------ Material to process

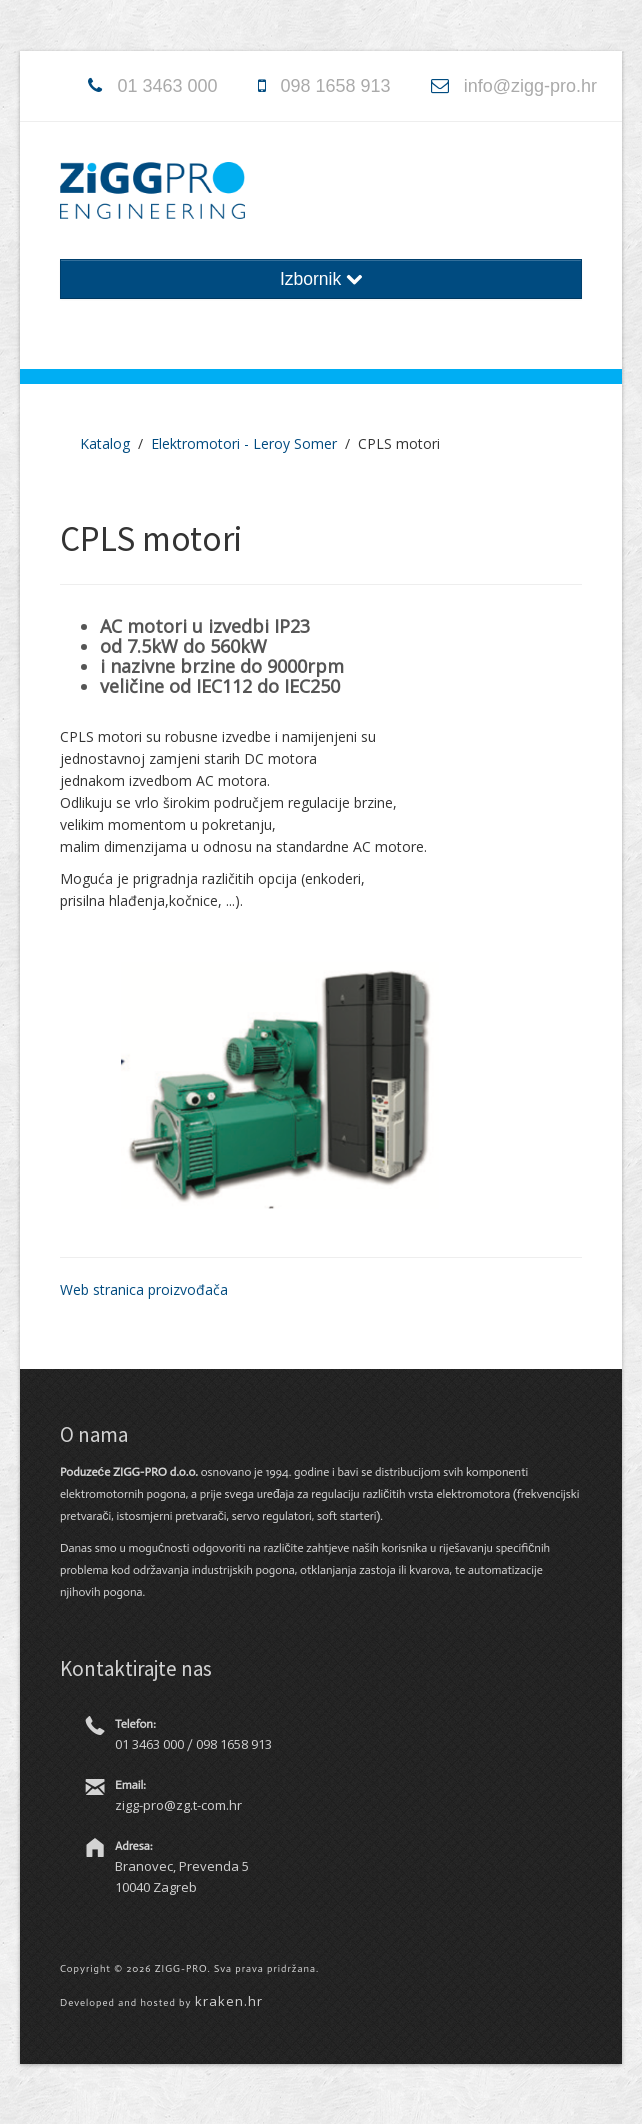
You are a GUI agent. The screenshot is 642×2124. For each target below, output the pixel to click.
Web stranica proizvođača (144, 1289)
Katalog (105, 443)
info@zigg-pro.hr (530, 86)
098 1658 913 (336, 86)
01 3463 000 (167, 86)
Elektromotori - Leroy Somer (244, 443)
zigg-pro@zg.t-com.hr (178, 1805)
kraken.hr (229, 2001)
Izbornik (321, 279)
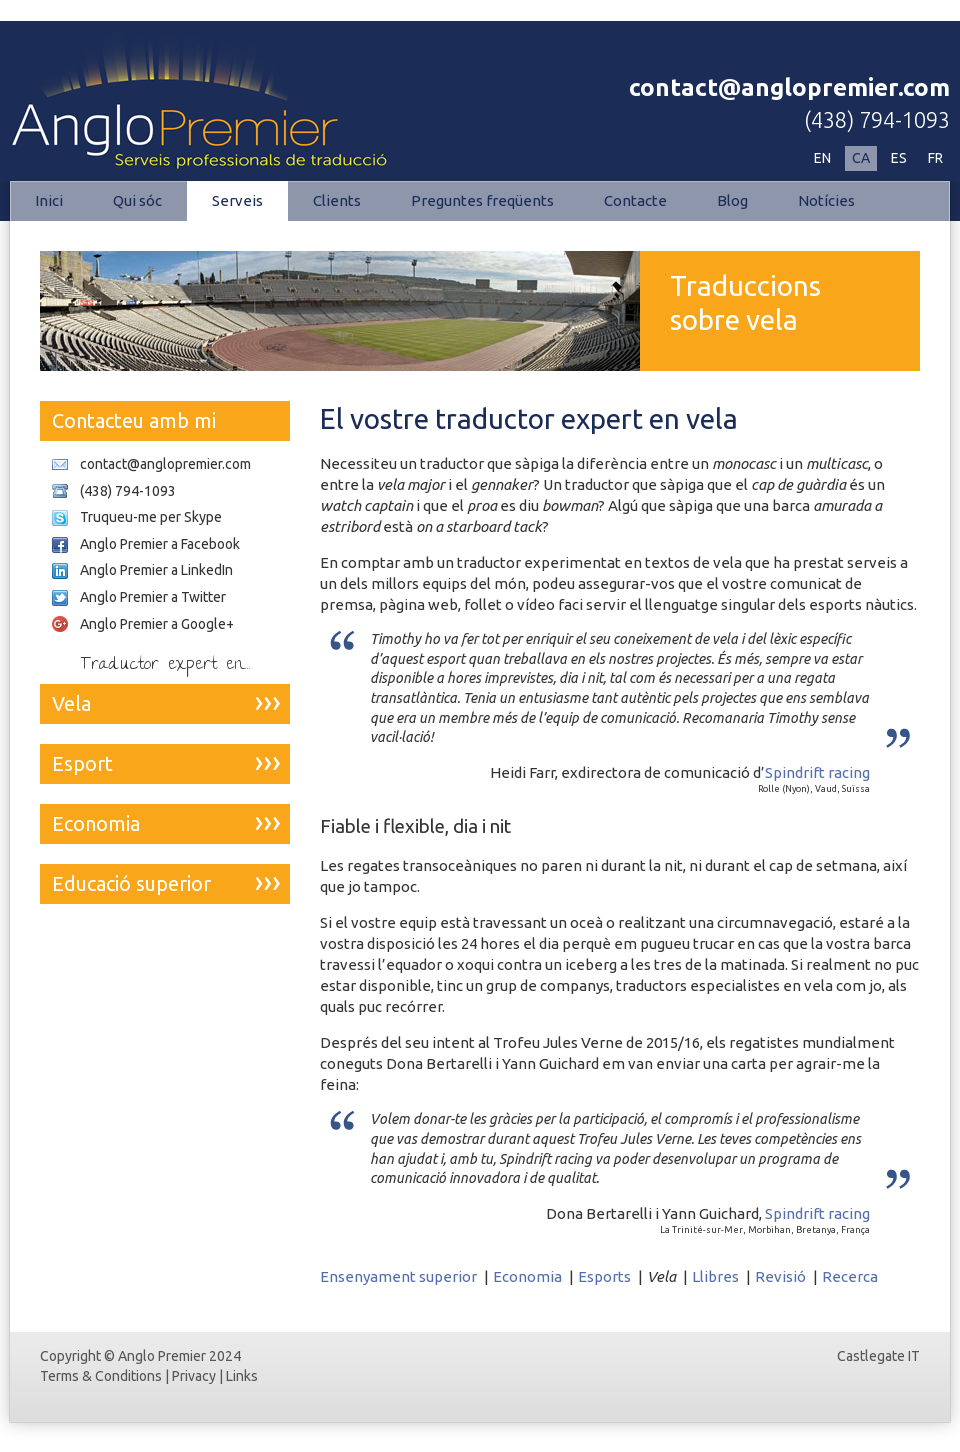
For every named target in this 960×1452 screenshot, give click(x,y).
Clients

------------

→ **Exercise goal**
Scan the material above for lines holding the string "click" and copy those lines.

→ **Written solution**
You are a GUI agent. The screenshot is 642×2124. For each target below, output the pixel to click.
For every named target in this 960×1452 screenshot, give click(x,y).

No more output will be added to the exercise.